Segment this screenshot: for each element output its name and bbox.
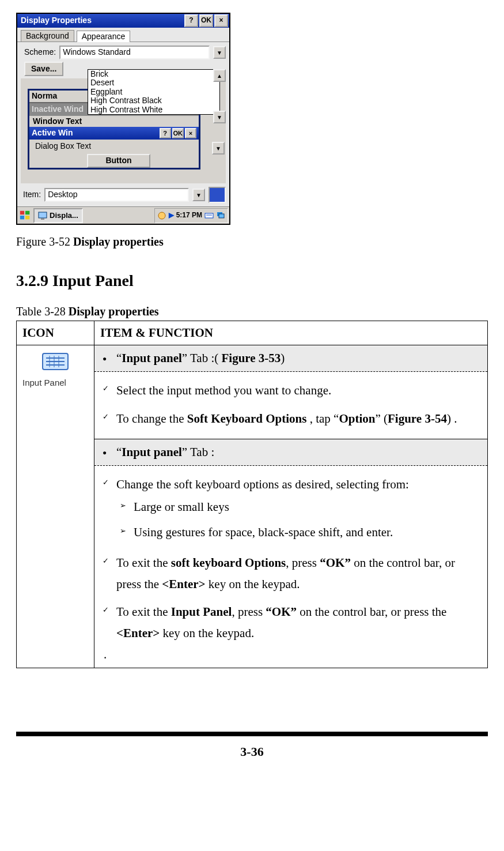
preview-button: Button (87, 154, 150, 167)
trailing-dot: . (99, 647, 483, 662)
svg-rect-5 (41, 219, 44, 220)
preview-scroll-down[interactable]: ▼ (212, 142, 225, 155)
table-caption: Table 3-28 Display properties (16, 305, 488, 318)
preview-dialog-text: Dialog Box Text (33, 141, 195, 152)
close-button[interactable]: × (214, 14, 228, 27)
figure-caption: Figure 3-52 Display properties (16, 235, 488, 248)
scheme-dropdown-button[interactable]: ▼ (213, 46, 226, 59)
ok-button[interactable]: OK (199, 14, 213, 27)
svg-rect-4 (39, 212, 47, 218)
save-button[interactable]: Save... (24, 62, 63, 76)
taskbar: Displa... ▶ 5:17 PM (17, 206, 229, 224)
scheme-combo[interactable]: Windows Standard (59, 46, 210, 59)
keyboard-tray-icon[interactable] (204, 211, 214, 220)
item-row: Item: Desktop ▼ (17, 184, 229, 206)
system-tray: ▶ 5:17 PM (154, 208, 228, 223)
tabs: Background Appearance (17, 28, 229, 42)
footer-rule (16, 732, 488, 736)
desktop-tray-icon[interactable] (216, 211, 225, 220)
windows-flag-icon (19, 209, 32, 222)
svg-rect-7 (205, 213, 213, 218)
scheme-option[interactable]: High Contrast Black (88, 96, 219, 105)
svg-rect-2 (20, 216, 24, 219)
scheme-dropdown-list[interactable]: Brick Desert Eggplant High Contrast Blac… (88, 69, 220, 115)
scheme-row: Scheme: Windows Standard ▼ (17, 42, 229, 60)
start-button[interactable] (18, 209, 32, 223)
svg-rect-0 (20, 210, 24, 214)
clock: 5:17 PM (176, 212, 202, 219)
item-label: Item: (23, 190, 41, 199)
list-scroll-up[interactable]: ▲ (213, 69, 226, 82)
list-scroll-down[interactable]: ▼ (213, 111, 226, 123)
preview-ok-button2: OK (172, 128, 184, 138)
icon-label: Input Panel (22, 378, 88, 387)
preview-help-button2: ? (160, 128, 171, 138)
input-panel-icon (40, 350, 70, 375)
window-title: Display Properties (18, 16, 183, 25)
display-icon (38, 211, 47, 220)
tab-appearance[interactable]: Appearance (77, 31, 131, 42)
scheme-option[interactable]: Eggplant (88, 88, 219, 96)
table-header-item: ITEM & FUNCTION (94, 321, 488, 345)
svg-rect-10 (219, 214, 224, 218)
row2-item2: To exit the soft keyboard Options, press… (99, 549, 483, 598)
page-number: 3-36 (0, 736, 504, 771)
tray-icon (157, 211, 166, 220)
display-properties-screenshot: Display Properties ? OK × Background App… (16, 13, 230, 225)
item-dropdown-button[interactable]: ▼ (192, 189, 205, 201)
svg-rect-3 (25, 216, 29, 219)
scheme-option[interactable]: Brick (88, 70, 219, 78)
svg-point-6 (158, 212, 165, 219)
row2-item3: To exit the Input Panel, press “OK” on t… (99, 598, 483, 647)
row1-item1: Select the input method you want to chan… (99, 376, 483, 405)
input-panel-table: ICON ITEM & FUNCTION Input Panel (16, 321, 488, 668)
item-combo[interactable]: Desktop (44, 188, 189, 201)
item-color-swatch[interactable] (209, 187, 226, 203)
icon-cell: Input Panel (17, 345, 94, 668)
window-titlebar: Display Properties ? OK × (17, 14, 229, 28)
scheme-option[interactable]: Desert (88, 78, 219, 87)
table-content-cell: “Input panel” Tab :( Figure 3-53) Select… (94, 345, 488, 668)
row1-item2: To change the Soft Keyboard Options , ta… (99, 405, 483, 433)
row1-heading: “Input panel” Tab :( Figure 3-53) (99, 349, 483, 368)
preview-active-label: Active Win (32, 129, 158, 137)
tab-background[interactable]: Background (21, 30, 74, 42)
row2-sub2: Using gestures for space, black-space sh… (116, 520, 483, 545)
svg-rect-1 (25, 210, 29, 214)
scheme-option[interactable]: High Contrast White (88, 106, 219, 114)
taskbar-app-button[interactable]: Displa... (33, 208, 83, 223)
preview-close-button2: × (185, 128, 196, 138)
taskbar-app-label: Displa... (50, 212, 78, 220)
section-heading: 3.2.9 Input Panel (16, 272, 488, 290)
row2-sub1: Large or small keys (116, 495, 483, 520)
row2-item1: Change the soft keyboard options as desi… (99, 470, 483, 549)
table-header-icon: ICON (17, 321, 94, 345)
preview-window-text: Window Text (29, 116, 199, 127)
preview-normal-label: Norma (32, 92, 57, 100)
row2-heading: “Input panel” Tab : (99, 443, 483, 462)
scheme-label: Scheme: (24, 48, 56, 57)
help-button[interactable]: ? (184, 14, 198, 27)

===============

Please copy out every line in the listing that has the string "close".

close-button[interactable]: × (214, 14, 228, 27)
preview-close-button2: × (185, 128, 196, 138)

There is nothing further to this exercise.